Assignment ::
Scan the entries below, and for each line that includes the word "الرئيس", make a copy.
+===+
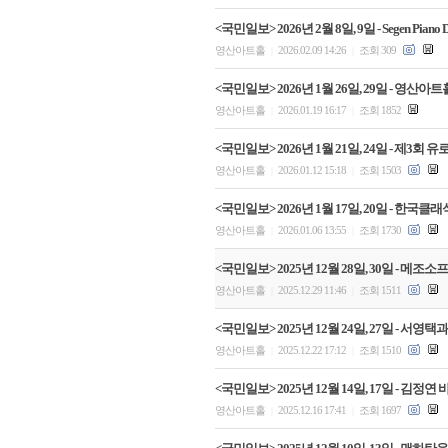
<국민일보> 2026년 2월 8일, 9일 - Segen
영산아트홀
2026.02.09 14:26
조회 309
|
|
<국민일보> 2026년 1월 26일, 29일 - 
영산아트홀
2026.01.19 16:17
조회 1852
|
|
<국민일보> 2026년 1월 21일, 24일 -
영산아트홀
2026.01.12 15:18
조회 1503
|
|
<국민일보> 2026년 1월 17일, 20일 - 
영산아트홀
2026.01.06 13:55
조회 1730
|
|
<국민일보> 2025년 12월 28일, 30일 -
영산아트홀
2025.12.29 11:46
조회 1511
|
|
<국민일보> 2025년 12월 24일, 27일 - 서영택
영산아트홀
2025.12.22 17:12
조회 1510
|
|
<국민일보> 2025년 12월 14일, 17일 - 
영산아트홀
2025.12.16 17:41
조회 1697
|
|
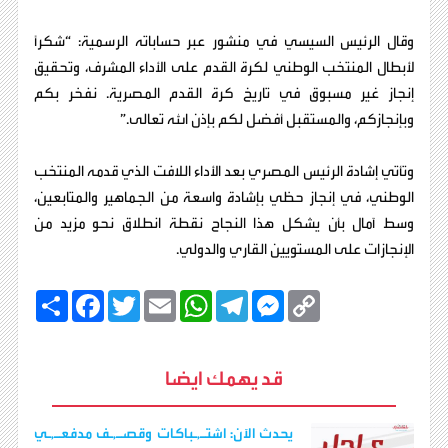
وقال الرئيس السيسي في منشور عبر حساباته الرسمية: “شكرًا
لأبطال المنتخب الوطني لكرة القدم على الأداء المشرف، وتحقيق
إنجاز غير مسبوق في تاريخ كرة القدم المصرية. نفخر بكم
وبإنجازكم، والمستقبل أفضل لكم بإذن الله تعالى.”
وتأتي إشادة الرئيس المصري بعد الأداء اللافت الذي قدمه المنتخب
الوطني، في إنجاز حظي بإشادة واسعة من الجماهير والمتابعين،
وسط آمال بأن يشكل هذا النجاح نقطة انطلاق نحو مزيد من
الإنجازات على المستويين القاري والدولي.
C
M
T
W
E
T
F
ا
o
e
e
h
m
w
a
ن
p
s
l
a
a
i
c
ش
y
s
e
t
i
t
e
ر
b
t
l
s
g
e
L
قد يهمك ايضا
o
e
A
r
n
i
o
r
p
a
g
n
k
p
m
e
k
r
يحدث الآن: اشتـ,ـباكات وقصـ,ـف مدفعـ,ـي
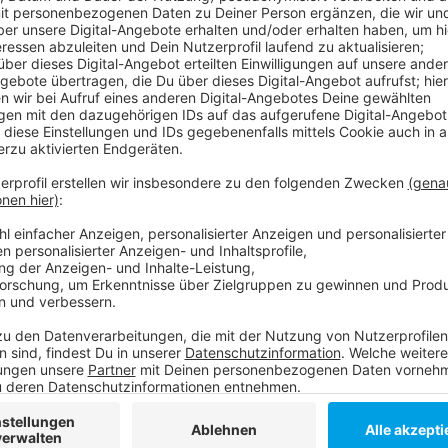
Veröffentlicht:
Mittwoch, 20.05.2020 17:08
Anzeige
Das bedeutet: Am Wochenende und vor Feiertagen gi
Express-Angebot. Unter anderem die U74, U75 und U
morgens.
Rheinbahn Nachtverkehr:
U74, U75 und U79 sowie die Buslinien NE3, NE7 und N
830, NE1, NE2, NE4, NE5 und NE6 stündlich bis 4 Uhr
U71 ist bis 3 Uhr
U72 verbindet Düsseldorf und Ratingen bis 2 Uhr
Anzeige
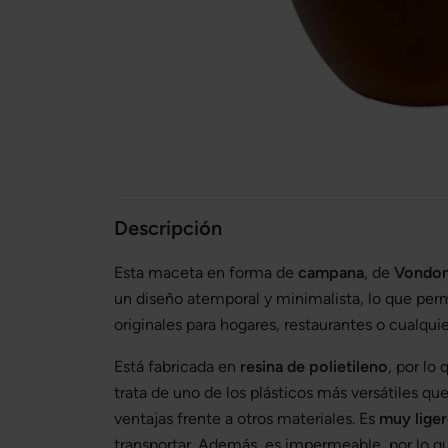
Descripción
Esta maceta en forma de
campana
, de
Vondo
un diseño atemporal y minimalista, lo que per
originales para hogares, restaurantes o cualquie
Está fabricada en
resina de polietileno
, por lo
trata de uno de los plásticos más versátiles qu
ventajas frente a otros materiales. Es
muy lige
transportar. Además, es impermeable, por lo q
+===+
Answer to the exercise ::
وقال الرئيس السيسي في منشور عبر حساباته الرسمية: “شكرًا
وتأتي إشادة الرئيس المصري بعد الأداء اللافت الذي قدمه المنتخب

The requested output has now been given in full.